In a paper published earlier this year in Nature Food, Rosa and lab member Stefano Mingolla set out to examine this entire global nitrogen supply chain and analyze different opportunities for lowering carbon emissions and increasing resiliency in ammonia production.

They found that Latin America and sub-Saharan Africa are dependent on imported fertilizer and Europe is dependent on imported fossil fuels for fertilizer production

Additionally, they revealed that methods to capture the carbon produced from ammonia synthesis before it reaches the atmosphere and permanently storing it underground would reduce overall emissions by 70 percent. However, these techniques would still rely on natural gas.

Other methods that Rosa and Mingolla studied included using biomass as a renewable feedstock, replacing fossil natural gas with biomethane in a seamless manner to achieve lower or even negative emissions,  and supplying the hydrogen molecules to create ammonia using a process called water electrolysis, which is based on carbon-free electricity. These techniques would cut emissions but would require between 100 and 300-times as much land and water as are currently used. They are also cost prohibitive.

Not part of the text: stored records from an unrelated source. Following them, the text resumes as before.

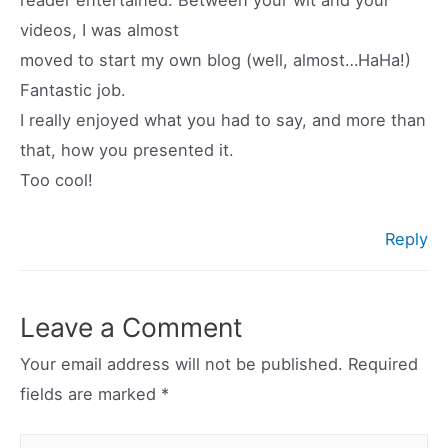
reader entertained. Between your wit and your
videos, I was almost
moved to start my own blog (well, almost…HaHa!)
Fantastic job.
I really enjoyed what you had to say, and more than
that, how you presented it.
Too cool!
Reply
Leave a Comment
Your email address will not be published.
Required
fields are marked
*
Type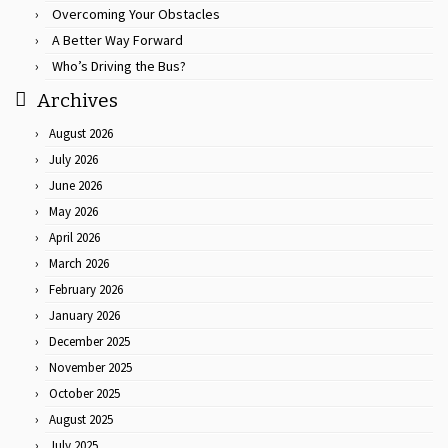
Overcoming Your Obstacles
A Better Way Forward
Who’s Driving the Bus?
Archives
August 2026
July 2026
June 2026
May 2026
April 2026
March 2026
February 2026
January 2026
December 2025
November 2025
October 2025
August 2025
July 2025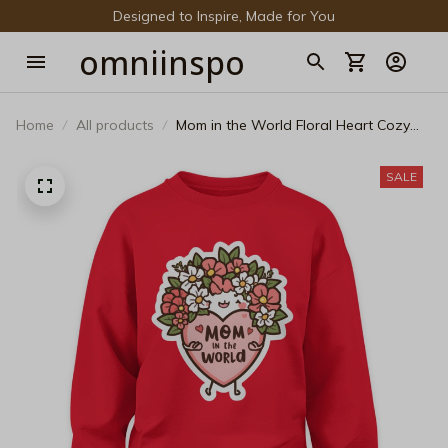
Designed to Inspire, Made for You
omniinspo
Home
All products
Mom in the World Floral Heart Cozy
Sweatshirt - Cute Mother’s Day
Pullover
SALE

Taken together, their findings indicate that small-scale ammonia production located near agricultural regions and powered by renewable energy could reduce emissions from transportation, decrease reliance on importation and price volatility, and improve fertilizer access in the Global South. But financial, security, and infrastructure barriers would still exist and support from policymakers would be needed to achieve success.

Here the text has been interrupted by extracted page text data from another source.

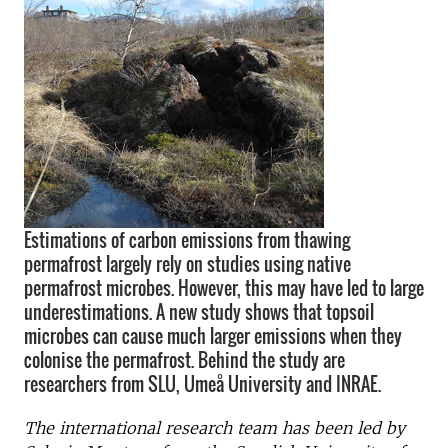
Estimations of carbon emissions from thawing
permafrost largely rely on studies using native
permafrost microbes. However, this may have led to large
underestimations. A new study shows that topsoil
microbes can cause much larger emissions when they
colonise the permafrost. Behind the study are
researchers from SLU, Umeå University and INRAE.
The international research team has been led by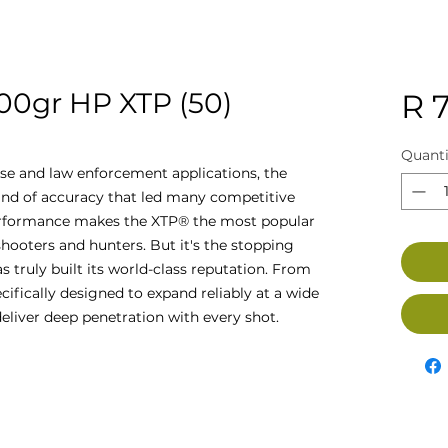
0gr HP XTP (50)
R 7
Quanti
nse and law enforcement applications, the
ind of accuracy that led many competitive
 performance makes the XTP® the most popular
hooters and hunters. But it's the stopping
s truly built its world-class reputation. From
cifically designed to expand reliably at a wide
eliver deep penetration with every shot.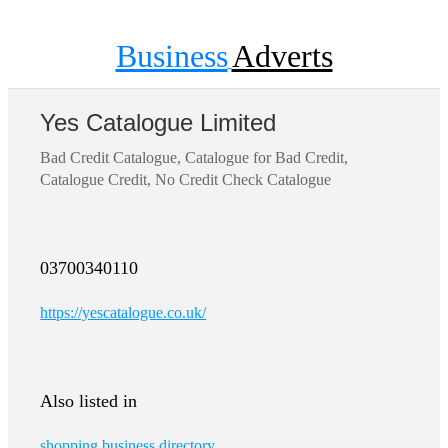
Business
Adverts
Yes Catalogue Limited
Bad Credit Catalogue, Catalogue for Bad Credit,
Catalogue Credit, No Credit Check Catalogue
03700340110
https://yescatalogue.co.uk/
Also listed in
shopping business directory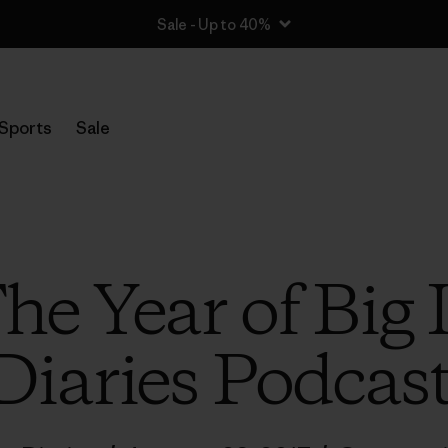
Sale - Up to 40%
Sports
Sale
The Year of Big
Diaries Podcas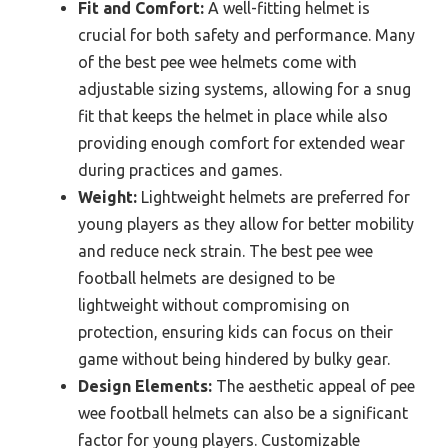
Fit and Comfort:
A well-fitting helmet is
crucial for both safety and performance. Many
of the best pee wee helmets come with
adjustable sizing systems, allowing for a snug
fit that keeps the helmet in place while also
providing enough comfort for extended wear
during practices and games.
Weight:
Lightweight helmets are preferred for
young players as they allow for better mobility
and reduce neck strain. The best pee wee
football helmets are designed to be
lightweight without compromising on
protection, ensuring kids can focus on their
game without being hindered by bulky gear.
Design Elements:
The aesthetic appeal of pee
wee football helmets can also be a significant
factor for young players. Customizable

“Low-carbon ammonia is a cornerstone of climate-smart agriculture,” Rosa indicated. “But to make it equitable, we must address the technical and economic hurdles of decentralization -especially in regions most vulnerable to climate and supply shocks.”

Mingolla added: “There is no one-size-fits-all solution; the best approach depends on the local context. Our goal is to identify under which conditions each technology offers the greatest benefits."

In a separate, but parallel, Nature Food paper, Rosa and lab members Chenchen Ren and Liyin He examined how optimizing nitrogen use and irrigation in concert can decrease environmental stress on agricultural land without diminishing crop productivity.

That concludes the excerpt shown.